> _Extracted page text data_
▬▬▬▬▬▬▬▬▬▬
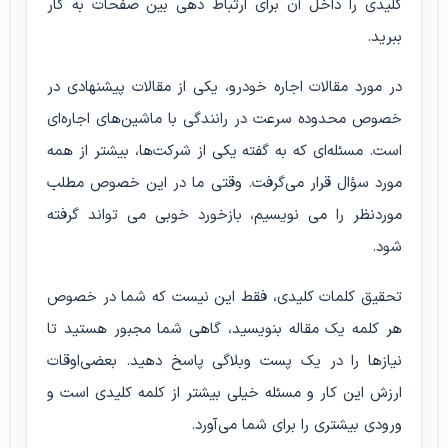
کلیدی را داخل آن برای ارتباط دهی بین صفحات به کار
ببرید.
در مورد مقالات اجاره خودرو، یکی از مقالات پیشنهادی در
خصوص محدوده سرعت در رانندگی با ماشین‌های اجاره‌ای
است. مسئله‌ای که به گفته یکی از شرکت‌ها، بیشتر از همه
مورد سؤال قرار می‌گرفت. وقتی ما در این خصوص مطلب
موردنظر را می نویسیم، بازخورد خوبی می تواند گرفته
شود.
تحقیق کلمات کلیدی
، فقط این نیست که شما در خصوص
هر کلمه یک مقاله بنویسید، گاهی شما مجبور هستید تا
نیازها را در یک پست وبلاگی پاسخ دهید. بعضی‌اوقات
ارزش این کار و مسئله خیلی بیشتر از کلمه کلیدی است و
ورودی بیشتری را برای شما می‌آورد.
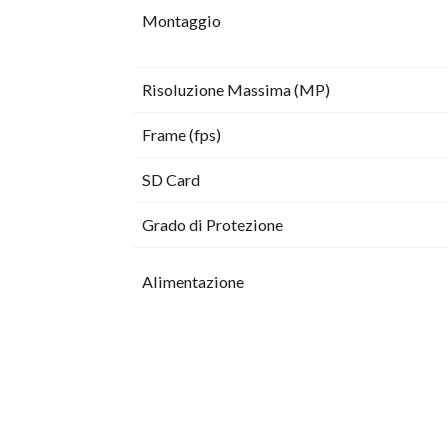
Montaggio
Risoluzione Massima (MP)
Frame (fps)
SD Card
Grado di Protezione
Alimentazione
▬▬▬▬▬▬▬▬▬▬
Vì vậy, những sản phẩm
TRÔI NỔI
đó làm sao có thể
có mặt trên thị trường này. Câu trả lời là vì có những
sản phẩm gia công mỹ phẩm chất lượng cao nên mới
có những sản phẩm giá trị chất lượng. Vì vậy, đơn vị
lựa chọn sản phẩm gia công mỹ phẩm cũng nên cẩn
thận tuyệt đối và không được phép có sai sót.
▬▬▬▬▬▬▬▬▬▬
> _Assignment_
Given the records above, restate word for word only the lines starting at the one with "có những sản" and ending at the one with "thận tuyệt đối và không được phép có sai sót.".

> _Solution to the exercise_
có những sản phẩm giá trị chất lượng. Vì vậy, đơn vị
lựa chọn sản phẩm gia công mỹ phẩm cũng nên cẩn
thận tuyệt đối và không được phép có sai sót.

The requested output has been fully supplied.